[Required work] Restate the entries below exactly. Images are not part of the copy.

[Material for the task]
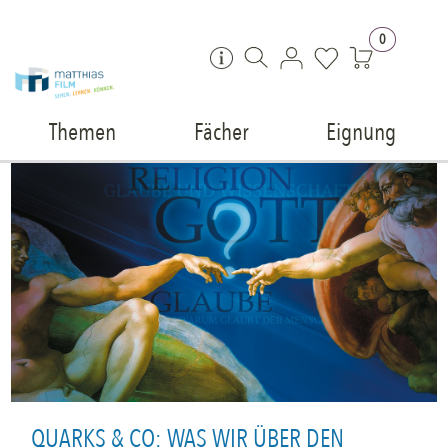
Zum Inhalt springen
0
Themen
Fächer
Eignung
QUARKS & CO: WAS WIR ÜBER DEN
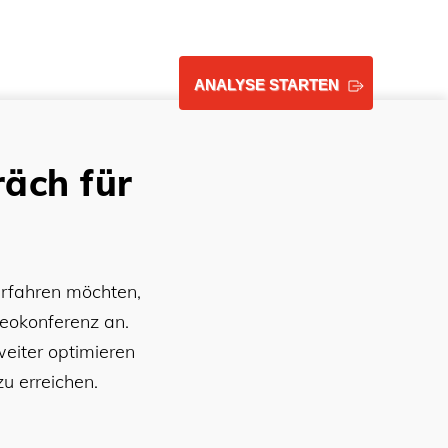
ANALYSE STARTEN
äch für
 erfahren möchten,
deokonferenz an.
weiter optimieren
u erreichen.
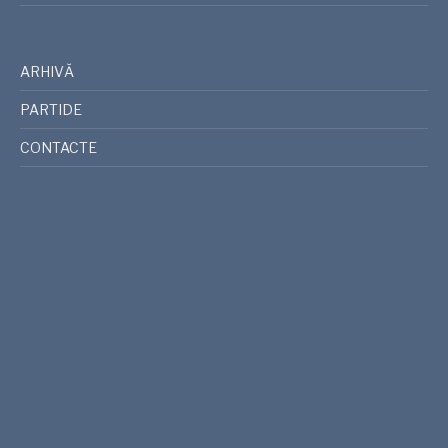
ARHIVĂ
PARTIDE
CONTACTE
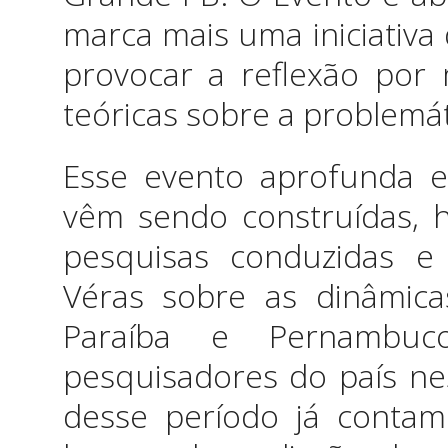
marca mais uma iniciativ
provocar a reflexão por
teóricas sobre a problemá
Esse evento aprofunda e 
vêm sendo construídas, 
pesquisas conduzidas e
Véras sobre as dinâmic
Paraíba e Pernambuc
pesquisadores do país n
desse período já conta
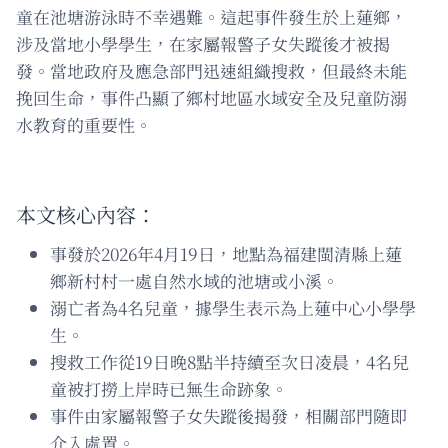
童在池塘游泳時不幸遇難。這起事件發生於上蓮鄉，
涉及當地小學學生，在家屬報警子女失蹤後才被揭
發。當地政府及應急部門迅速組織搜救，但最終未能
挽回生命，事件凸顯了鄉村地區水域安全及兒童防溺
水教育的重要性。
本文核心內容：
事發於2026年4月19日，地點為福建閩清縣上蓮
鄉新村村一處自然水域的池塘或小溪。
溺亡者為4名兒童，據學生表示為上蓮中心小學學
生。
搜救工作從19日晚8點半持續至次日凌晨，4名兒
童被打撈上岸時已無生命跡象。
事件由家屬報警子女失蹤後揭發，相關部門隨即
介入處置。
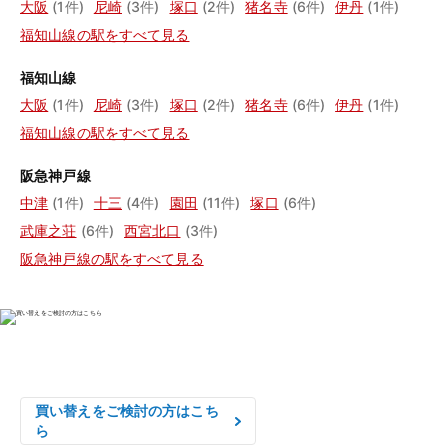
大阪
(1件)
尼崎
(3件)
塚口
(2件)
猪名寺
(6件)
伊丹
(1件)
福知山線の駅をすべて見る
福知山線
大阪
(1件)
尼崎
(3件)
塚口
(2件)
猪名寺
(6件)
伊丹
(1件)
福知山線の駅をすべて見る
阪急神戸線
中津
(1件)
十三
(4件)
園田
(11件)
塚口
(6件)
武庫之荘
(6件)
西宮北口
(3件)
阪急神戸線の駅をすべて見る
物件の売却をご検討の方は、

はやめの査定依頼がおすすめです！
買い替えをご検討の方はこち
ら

[Result]
Zum Inhalt springen
0
Themen
Fächer
Eignung
QUARKS & CO: WAS WIR ÜBER DEN
ANALYSE STARTEN
äch für
 erfahren möchten,
deokonferenz an.
weiter optimieren
u erreichen.
ARHIVĂ
PARTIDE
CONTACTE
marca mais uma iniciativ
provocar a reflexão por
teóricas sobre a problemá
Esse evento aprofunda e 
vêm sendo construídas, 
pesquisas conduzidas e
Véras sobre as dinâmic
Paraíba e Pernambuc
pesquisadores do país n
desse período já conta
童在池塘游泳時不幸遇難。這起事件發生於上蓮鄉，
涉及當地小學學生，在家屬報警子女失蹤後才被揭
發。當地政府及應急部門迅速組織搜救，但最終未能
挽回生命，事件凸顯了鄉村地區水域安全及兒童防溺
水教育的重要性。
本文核心內容：
事發於2026年4月19日，地點為福建閩清縣上蓮
鄉新村村一處自然水域的池塘或小溪。
溺亡者為4名兒童，據學生表示為上蓮中心小學學
生。
搜救工作從19日晚8點半持續至次日凌晨，4名兒
童被打撈上岸時已無生命跡象。
事件由家屬報警子女失蹤後揭發，相關部門隨即
介入處置。
大阪
(1件)
尼崎
(3件)
塚口
(2件)
猪名寺
(6件)
伊丹
(1件)
福知山線の駅をすべて見る
福知山線
大阪
(1件)
尼崎
(3件)
塚口
(2件)
猪名寺
(6件)
伊丹
(1件)
福知山線の駅をすべて見る
阪急神戸線
中津
(1件)
十三
(4件)
園田
(11件)
塚口
(6件)
武庫之荘
(6件)
西宮北口
(3件)
阪急神戸線の駅をすべて見る
物件の売却をご検討の方は、

はやめの査定依頼がおすすめです！
買い替えをご検討の方はこち
ら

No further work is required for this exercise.